"The Supreme Court has ruled and I have responsibility to follow the law," she said at a press conference Friday outside the Orange County courthouse. "My personal opinion, the facts of the case, none of that changes, however, that is personal, and that is factual and research-based. When the Supreme Court believes and they interpret the law in a way that may be different from how I interpret it, it is absolutely up to me to abide by that regardless of how I interpret the research and the data."
The Florida Supreme Court ruled 5-2 against Ayala's petition to stop Gov. Rick Scott from removing her from death penalty cases after she announced in March that she wouldn't pursue the death penalty in first-degree murder cases in her circuit because, among other things, it's not a proven deterrent to crime, lacks a public safety benefit and is legally questionable under Florida's death sentencing scheme. Scott removed 29 cases from her jurisdiction and reassigned them to Ocala-based State Attorney Brad King.
After the court's ruling, Ayala announced the implementation of a seven-member death penalty review panel to examine first-degree murder cases individually and determine whether capital punishment should be sought. Similar to a jury, all seven prosecutors must agree unanimously to pursue the death penalty. Ayala made clear Friday that none of the prosecutors has an opposition to the death penalty.
After Thursday's ruling, a spokesperson for Scott's office said Ayala needed to make it clear that her office would seek the death penalty under Florida law when appropriate.
"I have vested my authority into the review panel and have no intention of usurping the authority which I've granted," she said.
Ayala says she will not request back the 29 cases removed from her office, though she believes with the implementation of the review panel, she could legally do so.
"I don't think it's in the best interest of the families of homicide victims or their cases at this point," she says. "There's a difference between giving up and letting go. At this time, I believe the most compassionate and human response is to allow them to remain with the current prosecutor and not be impacted."
Still, Ayala's concessions did not seem to be enough for some. State Rep. Bob Cortes, R-Longwood, sent a letter to the governor after the court ruling asking for Ayala to be removed from office.
"She has made it clear she does not intend to consider the full range of punishment for perpetrators of the most despicable crimes, and I continue to be concerned about her ability to handle future cases in accordance with our constitution," Cortes says.
Ayala didn't seem to be unnerved by those critics Friday.

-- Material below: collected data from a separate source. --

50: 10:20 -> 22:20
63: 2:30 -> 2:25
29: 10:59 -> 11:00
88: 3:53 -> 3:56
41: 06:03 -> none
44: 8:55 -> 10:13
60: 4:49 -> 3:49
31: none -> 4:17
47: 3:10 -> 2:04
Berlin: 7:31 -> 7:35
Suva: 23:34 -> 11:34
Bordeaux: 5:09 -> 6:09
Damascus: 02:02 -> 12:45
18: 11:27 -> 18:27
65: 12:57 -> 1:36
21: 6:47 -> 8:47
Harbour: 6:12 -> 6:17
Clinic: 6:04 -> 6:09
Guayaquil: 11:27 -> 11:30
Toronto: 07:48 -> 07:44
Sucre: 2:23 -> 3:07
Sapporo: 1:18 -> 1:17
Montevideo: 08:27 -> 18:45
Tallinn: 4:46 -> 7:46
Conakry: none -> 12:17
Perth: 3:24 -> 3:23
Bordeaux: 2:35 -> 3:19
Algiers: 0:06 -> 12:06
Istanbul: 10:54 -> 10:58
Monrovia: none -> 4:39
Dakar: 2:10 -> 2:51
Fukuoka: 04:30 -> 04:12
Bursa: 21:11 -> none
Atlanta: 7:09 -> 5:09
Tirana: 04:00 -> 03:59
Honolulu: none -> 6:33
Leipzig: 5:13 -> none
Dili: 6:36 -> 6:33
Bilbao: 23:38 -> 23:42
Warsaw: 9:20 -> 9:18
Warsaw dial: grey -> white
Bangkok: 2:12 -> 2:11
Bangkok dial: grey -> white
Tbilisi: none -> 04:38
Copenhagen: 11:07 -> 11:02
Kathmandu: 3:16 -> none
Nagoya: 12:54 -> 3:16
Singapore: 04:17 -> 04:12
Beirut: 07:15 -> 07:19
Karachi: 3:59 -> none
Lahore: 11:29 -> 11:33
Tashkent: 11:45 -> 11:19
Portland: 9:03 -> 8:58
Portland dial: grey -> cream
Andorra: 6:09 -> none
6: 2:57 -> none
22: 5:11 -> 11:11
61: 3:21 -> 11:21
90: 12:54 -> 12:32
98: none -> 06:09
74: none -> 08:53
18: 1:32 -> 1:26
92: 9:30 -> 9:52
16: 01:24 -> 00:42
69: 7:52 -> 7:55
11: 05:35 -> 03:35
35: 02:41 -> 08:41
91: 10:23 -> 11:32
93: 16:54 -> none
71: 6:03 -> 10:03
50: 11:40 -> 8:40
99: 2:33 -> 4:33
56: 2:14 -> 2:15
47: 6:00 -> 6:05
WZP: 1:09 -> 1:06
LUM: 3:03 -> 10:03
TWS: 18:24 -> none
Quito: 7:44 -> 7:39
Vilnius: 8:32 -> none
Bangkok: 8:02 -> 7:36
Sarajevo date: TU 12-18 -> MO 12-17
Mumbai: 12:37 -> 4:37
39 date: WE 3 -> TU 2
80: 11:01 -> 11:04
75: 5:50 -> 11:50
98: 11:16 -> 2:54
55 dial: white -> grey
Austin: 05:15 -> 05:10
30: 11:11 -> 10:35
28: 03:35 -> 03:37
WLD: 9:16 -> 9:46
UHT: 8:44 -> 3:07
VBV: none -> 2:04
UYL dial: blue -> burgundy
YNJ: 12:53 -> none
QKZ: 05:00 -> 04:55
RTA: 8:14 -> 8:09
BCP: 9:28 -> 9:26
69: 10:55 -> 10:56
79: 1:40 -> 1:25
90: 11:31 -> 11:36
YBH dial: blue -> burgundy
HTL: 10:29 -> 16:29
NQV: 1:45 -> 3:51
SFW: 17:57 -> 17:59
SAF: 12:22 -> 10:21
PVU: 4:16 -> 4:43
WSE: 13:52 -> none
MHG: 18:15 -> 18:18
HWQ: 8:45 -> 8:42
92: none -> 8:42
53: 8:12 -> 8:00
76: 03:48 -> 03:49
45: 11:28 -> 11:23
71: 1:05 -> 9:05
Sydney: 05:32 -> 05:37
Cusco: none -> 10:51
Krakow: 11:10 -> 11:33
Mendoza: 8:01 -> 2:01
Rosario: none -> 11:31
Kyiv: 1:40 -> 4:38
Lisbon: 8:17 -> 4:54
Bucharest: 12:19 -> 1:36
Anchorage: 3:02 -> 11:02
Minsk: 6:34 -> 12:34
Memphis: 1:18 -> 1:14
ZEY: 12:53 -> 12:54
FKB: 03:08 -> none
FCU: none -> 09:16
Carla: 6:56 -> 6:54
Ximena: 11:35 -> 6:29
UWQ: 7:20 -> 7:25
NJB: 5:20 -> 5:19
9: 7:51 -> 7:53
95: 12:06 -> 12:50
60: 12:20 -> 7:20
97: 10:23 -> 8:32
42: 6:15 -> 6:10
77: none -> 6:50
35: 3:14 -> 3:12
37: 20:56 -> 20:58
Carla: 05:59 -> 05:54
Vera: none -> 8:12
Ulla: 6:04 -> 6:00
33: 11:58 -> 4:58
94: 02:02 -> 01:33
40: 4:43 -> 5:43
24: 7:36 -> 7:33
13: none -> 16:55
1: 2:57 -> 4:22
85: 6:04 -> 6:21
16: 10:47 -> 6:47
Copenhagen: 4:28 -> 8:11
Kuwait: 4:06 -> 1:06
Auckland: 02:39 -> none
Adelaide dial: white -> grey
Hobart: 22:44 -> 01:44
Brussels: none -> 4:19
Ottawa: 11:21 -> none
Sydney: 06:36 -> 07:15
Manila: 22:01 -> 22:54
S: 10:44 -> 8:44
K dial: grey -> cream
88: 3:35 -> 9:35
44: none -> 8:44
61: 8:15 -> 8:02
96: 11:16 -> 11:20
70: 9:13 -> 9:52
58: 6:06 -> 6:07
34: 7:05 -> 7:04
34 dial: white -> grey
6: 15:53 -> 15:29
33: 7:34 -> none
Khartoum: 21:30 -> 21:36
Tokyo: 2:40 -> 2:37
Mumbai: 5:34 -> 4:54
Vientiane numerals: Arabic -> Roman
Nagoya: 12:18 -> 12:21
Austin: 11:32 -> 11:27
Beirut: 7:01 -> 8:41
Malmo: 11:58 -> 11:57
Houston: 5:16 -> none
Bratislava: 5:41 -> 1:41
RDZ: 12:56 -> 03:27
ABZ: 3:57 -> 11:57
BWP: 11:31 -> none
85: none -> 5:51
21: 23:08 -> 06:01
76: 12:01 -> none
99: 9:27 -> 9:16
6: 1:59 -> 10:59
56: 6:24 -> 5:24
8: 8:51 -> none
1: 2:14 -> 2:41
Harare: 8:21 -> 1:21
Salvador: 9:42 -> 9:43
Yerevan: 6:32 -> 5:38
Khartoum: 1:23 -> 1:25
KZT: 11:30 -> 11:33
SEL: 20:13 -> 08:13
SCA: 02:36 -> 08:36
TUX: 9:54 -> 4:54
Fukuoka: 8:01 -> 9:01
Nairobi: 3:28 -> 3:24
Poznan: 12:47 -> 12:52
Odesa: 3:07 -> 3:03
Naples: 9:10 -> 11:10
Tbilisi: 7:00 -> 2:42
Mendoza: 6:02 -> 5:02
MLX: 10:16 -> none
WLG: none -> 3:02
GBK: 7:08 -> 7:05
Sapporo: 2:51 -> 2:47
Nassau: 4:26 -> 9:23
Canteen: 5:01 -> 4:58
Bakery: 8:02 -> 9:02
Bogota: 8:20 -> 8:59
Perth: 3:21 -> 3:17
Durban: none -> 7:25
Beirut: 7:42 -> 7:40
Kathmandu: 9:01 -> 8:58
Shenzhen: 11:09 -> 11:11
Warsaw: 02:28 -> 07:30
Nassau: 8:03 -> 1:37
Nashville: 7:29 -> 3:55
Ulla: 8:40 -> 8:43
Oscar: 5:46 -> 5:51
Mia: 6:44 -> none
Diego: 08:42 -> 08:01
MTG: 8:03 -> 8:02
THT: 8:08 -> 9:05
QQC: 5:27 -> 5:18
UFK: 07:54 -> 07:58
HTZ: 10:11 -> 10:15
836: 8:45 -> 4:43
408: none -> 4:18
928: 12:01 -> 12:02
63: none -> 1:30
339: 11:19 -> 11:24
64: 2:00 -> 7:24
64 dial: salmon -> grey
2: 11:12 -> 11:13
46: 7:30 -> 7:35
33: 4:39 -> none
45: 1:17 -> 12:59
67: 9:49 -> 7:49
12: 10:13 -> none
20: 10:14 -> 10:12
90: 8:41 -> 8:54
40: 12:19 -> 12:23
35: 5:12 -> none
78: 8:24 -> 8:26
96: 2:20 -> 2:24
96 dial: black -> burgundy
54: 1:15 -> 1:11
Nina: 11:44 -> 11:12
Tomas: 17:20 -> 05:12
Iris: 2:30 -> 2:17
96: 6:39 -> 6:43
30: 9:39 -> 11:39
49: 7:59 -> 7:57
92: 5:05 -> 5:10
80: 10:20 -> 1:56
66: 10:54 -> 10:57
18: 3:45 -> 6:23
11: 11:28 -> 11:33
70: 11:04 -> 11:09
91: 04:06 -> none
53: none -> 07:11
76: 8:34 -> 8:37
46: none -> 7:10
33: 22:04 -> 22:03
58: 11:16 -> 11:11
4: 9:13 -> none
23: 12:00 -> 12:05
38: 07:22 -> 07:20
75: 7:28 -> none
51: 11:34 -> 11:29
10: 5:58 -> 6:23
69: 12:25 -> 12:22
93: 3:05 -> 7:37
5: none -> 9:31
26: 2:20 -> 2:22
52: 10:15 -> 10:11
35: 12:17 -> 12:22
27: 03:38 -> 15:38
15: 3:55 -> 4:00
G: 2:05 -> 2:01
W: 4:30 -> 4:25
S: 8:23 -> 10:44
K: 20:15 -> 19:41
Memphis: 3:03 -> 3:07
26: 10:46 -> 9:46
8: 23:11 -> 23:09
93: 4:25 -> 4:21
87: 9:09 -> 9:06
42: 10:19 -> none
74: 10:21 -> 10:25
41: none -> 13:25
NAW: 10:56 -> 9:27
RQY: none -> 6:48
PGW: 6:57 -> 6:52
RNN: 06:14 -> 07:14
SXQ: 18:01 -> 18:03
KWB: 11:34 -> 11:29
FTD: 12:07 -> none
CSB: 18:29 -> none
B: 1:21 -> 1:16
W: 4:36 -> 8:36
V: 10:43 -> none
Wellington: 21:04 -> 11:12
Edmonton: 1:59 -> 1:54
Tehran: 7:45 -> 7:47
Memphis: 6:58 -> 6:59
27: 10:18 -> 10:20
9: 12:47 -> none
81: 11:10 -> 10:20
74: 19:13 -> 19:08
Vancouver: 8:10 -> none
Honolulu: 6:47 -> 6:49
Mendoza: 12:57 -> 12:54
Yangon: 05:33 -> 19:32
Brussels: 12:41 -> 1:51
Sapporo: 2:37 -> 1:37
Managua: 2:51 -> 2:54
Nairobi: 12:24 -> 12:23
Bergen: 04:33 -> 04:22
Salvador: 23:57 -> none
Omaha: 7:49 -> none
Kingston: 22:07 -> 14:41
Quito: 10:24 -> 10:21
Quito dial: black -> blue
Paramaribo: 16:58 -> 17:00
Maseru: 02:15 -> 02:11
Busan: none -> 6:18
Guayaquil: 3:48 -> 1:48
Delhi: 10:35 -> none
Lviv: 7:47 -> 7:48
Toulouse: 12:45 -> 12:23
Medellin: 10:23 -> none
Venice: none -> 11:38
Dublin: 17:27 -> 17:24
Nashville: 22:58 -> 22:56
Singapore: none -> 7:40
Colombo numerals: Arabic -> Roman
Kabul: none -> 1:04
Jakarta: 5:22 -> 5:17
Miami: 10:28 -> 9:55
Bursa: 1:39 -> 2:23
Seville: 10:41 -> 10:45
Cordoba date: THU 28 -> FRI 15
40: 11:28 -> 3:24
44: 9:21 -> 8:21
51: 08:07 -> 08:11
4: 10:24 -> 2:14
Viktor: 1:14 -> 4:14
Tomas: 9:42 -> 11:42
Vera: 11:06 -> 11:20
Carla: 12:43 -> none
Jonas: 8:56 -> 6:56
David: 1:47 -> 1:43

"At this point my focus is this community, which I love," she says. "My focus is justice in this administration. That's what I absolutely intend to do and that's what we're going to head to do now."
After losing a months-long battle to prevent capital prosecutions, Orange-Osceola State Attorney Aramis Ayala agreed to pursue the death penalty in future first-degree murder cases when it's unanimously recommended by a review panel of prosecutors.